Bloemenkamp K W, Rosendaal F R, Büller H R, Helmerhorst F M, Colly L P, Vandenbroucke J P
Department of Obstetrics, Gynecology, Thrombosis and Hemostasis Research Centre, University Hospital Leiden, The Netherlands.
Arch Intern Med. 1999 Jan 11;159(1):65-70. doi: 10.1001/archinte.159.1.65.
The magnitude of the relative risk of venous thrombosis caused by low-dose oral contraceptive use is still debated because previous studies might have been affected by diagnostic suspicion and referral bias.
We conducted a case-control study in which the effect of diagnostic suspicion and referral bias was excluded. The study was performed in 2 diagnostic centers to which patients with clinically suspected deep vein thrombosis of the leg were referred.

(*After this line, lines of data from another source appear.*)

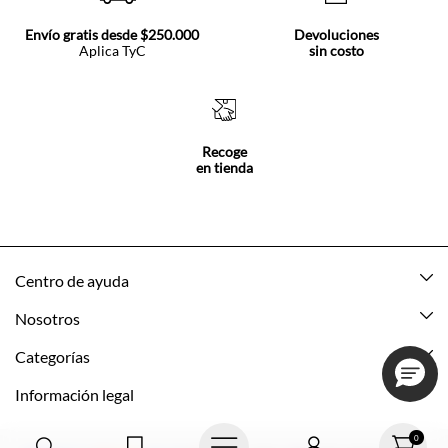
Envío gratis desde $250.000
Devoluciones
Aplica TyC
sin costo
Recoge
en tienda
Centro de ayuda
Mis pedidos
Nosotros
Rastrea tu pedido
Acerca de Tennis
Categorías
Devoluciones
Tennis Ecuador
Nuevo
Información legal
Mi cuenta
Nuestras tiendas
Mujer
Promociones vigentes
0
Cómo comprar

History of oral contraceptive use was obtained before objective testing for thrombosis. Young females with an objective diagnosis of deep vein thrombosis were considered case patients, and those who were referred with the same clinical suspicion but who had no thrombosis served as control subjects. Participants were seen between September 1, 1982, and October 18, 1995: 185 consecutive patients and 591 controls aged 15 to 49 years with a first episode of venous thrombosis and without malignant neoplasms, pregnancy, or known inherited clotting defects.
The overall odds ratio for oral contraceptive use was 3.2 (95% confidence interval [CI], 2.3-4.5); after adjustment for age, family history of venous thrombosis, calendar time, and center, the odds ratio was 3.9 (95% CI, 2.6-5.7). In the idiopathic group (120 patients and 413 controls, excluding recent surgery, trauma, or immobilization), the odds ratio for oral contraceptive use was 3.8 (95% CI, 2.5-5.9); after adjustment, the odds ratio was 5.0 (95% CI, 3.1-8.2).
In this study, in which patients and controls were subj ect to the same referral and diagnostic procedures, we found similar relative risk estimates for oral contraceptive use as in previous studies. We conclude that diagnostic suspicion and referral bias did not play an important role in previous studies and that the risk of venous thrombosis with use of current brands of oral contraceptives still exists.
低剂量口服避孕药导致静脉血栓形成的相对风险程度仍存在争议,因为先前的研究可能受到诊断怀疑和转诊偏倚的影响。
我们进行了一项病例对照研究,排除了诊断怀疑和转诊偏倚的影响。该研究在2个诊断中心进行,临床怀疑腿部深静脉血栓形成的患者被转诊至这些中心。在对血栓形成进行客观检测之前获取口服避孕药使用史。客观诊断为深静脉血栓形成的年轻女性被视为病例患者,那些因相同临床怀疑而转诊但无血栓形成的女性作为对照受试者。研究对象在1982年9月1日至1995年10月18日期间接受观察:185例连续患者和591例对照,年龄在15至49岁之间,首次发生静脉血栓形成,且无恶性肿瘤、妊娠或已知的遗传性凝血缺陷。
口服避孕药使用的总体比值比为3.2(95%置信区间[CI],2.3 - 4.5);在对年龄、静脉血栓形成家族史、日历时间和中心进行调整后,比值比为3.9(95%CI,2.6 - 5.7)。在特发性组(120例患者和413例对照,排除近期手术、创伤或制动)中,口服避孕药使用的比值比为3.8(95%CI,2.5 - 5.9);调整后,比值比为5.0(95%CI,3.1 - 8.2)。
在本研究中,患者和对照接受相同的转诊和诊断程序,我们发现口服避孕药使用的相对风险估计与先前研究相似。我们得出结论,诊断怀疑和转诊偏倚在先前研究中未起重要作用,并且使用当前品牌口服避孕药导致静脉血栓形成的风险仍然存在。